Upon blood and soil the Führer is building his Reich. We have understood blood selection for seven centuries and have wisely chosen to build and continue our bloodstream on the basis of age-old race and culture. […] All the great ideals that the Führer has set for the German people stem from ancient Germanic heritage and not least from the deepest treasuries of the German nobility. Thus the German aristocracy is fundamentally akin to National Socialism in nature and origin. At the time of the red governments, the motto was: down with the aristocracy, we all want to be proletarians.
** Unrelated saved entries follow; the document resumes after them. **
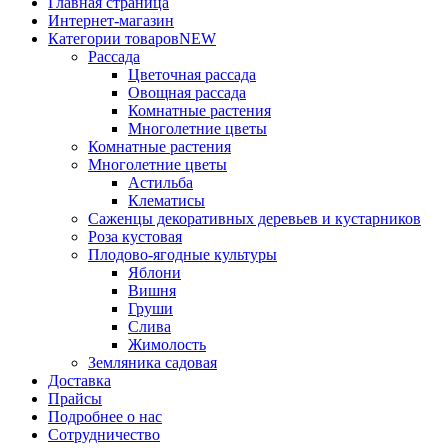
Главная страница
Интернет-магазин
Категории товаров
NEW
Рассада
Цветочная рассада
Овощная рассада
Комнатные растения
Многолетние цветы
Комнатные растения
Многолетние цветы
Астильба
Клематисы
Саженцы декоративных деревьев и кустарников
Роза кустовая
Плодово-ягодные культуры
Яблони
Вишня
Груши
Слива
Жимолость
Земляника садовая
Доставка
Прайсы
Подробнее о нас
Сотрудничество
Now it is the other way: the common man from the people should rise up, and we all want to meet again on the level of a true aristocracy. […] What the future will bring us, we leave in the hands of God and the enlightenment of the leader. But we know one thing. Our old lineage is not a foreign body in the Third Reich, rotting and decaying, it is a load-bearing block in the building, hardened over centuries. […] Sieg Heil! Sieg Heil! Sieg Heil!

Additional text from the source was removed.